At any rate, in the event that I for some reason decide I will take her up on the offer, I got a glimpse of what a wedding in the Gambia would look like. The following are photos from my host cousin Adama’s wedding. I am still puzzled at why almost all of the 1000 attendants were women. Equally puzzling was the fact that I never did identify the groom. And the unveiling of a new bedroom set in the middle of the compound was later explained to be a part of the dowry, a gift from the groom to my host mom. Though I still don’t understand that either, since she is technically the bride’s aunt, not her mother. I guess some things in this life just can’t be explained.



Over 1000 people showed up for the wedding. Speakers stacked right outside my door. Partying stopped at 2 in the morn. Rather early, actually.



Drums. Dancing. Drums and dancing.


African Dance Queen teaching me how to dance.


Asian-American Dance Queen turning it back around on them!



Kids in their matching outfits, known as "asobees." You dress according to your age group. Mine consists of many women with infants and toddlers. Apparently I missed the boat.


The older lady asobees.


Where's Waldo? I mean, Kaddy.
Hint: She glows in the dark. (They actually told me I did.)

My host bro Lamin with my host niece Sally. I loved her outfit and wanted to get it copied. Then I realized I would be dressing like a two-year-old.

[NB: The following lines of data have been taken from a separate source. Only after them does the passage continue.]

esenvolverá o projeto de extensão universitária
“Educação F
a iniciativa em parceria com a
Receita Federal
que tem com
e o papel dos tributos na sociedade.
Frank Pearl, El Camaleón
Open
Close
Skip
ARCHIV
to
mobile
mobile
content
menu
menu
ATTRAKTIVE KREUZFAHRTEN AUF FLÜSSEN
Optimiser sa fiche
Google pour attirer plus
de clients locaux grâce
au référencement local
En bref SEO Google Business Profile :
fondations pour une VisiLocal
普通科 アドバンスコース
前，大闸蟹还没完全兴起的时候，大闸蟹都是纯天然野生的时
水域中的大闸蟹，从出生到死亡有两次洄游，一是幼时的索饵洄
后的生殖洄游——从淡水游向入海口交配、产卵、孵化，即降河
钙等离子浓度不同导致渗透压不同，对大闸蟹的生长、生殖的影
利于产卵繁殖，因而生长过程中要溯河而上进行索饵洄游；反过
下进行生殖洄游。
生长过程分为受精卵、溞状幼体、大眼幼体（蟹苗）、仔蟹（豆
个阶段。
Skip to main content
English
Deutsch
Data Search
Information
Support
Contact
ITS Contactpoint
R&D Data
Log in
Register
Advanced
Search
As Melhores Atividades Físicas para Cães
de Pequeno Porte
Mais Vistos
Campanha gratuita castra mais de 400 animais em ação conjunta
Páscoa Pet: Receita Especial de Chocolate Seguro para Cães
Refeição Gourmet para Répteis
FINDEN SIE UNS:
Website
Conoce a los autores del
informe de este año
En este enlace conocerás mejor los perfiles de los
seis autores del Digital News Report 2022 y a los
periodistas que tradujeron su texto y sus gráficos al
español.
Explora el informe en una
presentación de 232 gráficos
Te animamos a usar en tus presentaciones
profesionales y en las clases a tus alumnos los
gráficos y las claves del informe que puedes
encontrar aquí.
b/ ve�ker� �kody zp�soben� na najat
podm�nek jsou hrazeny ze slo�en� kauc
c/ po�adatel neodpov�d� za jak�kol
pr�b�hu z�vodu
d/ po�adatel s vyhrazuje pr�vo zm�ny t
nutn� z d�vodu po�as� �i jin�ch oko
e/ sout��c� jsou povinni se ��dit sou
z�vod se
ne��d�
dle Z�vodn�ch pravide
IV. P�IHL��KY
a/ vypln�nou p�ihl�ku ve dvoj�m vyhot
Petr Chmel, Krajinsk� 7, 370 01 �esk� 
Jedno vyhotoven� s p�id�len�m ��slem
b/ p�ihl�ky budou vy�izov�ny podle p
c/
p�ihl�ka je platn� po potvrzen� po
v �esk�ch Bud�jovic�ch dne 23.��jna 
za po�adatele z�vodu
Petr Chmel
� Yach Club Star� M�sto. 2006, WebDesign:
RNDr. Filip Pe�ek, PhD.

Host sis Asa who thinks I am hilarious. She was once in a near death state with malaria when I came in the house. I didn't realize she was sick she was so animated. Then she told me it was only because I was so funny she couldn't help but laugh and forget she was sick. She got well again soon. Apparently malaria is not always fatal. Whew.

The bridal party. Or so I assumed. The third girl in with the Macy Gray hair is my sister Rohey, Sally's mom.


Bride on the left, Rohey on the right. Look guys, one day that could be me!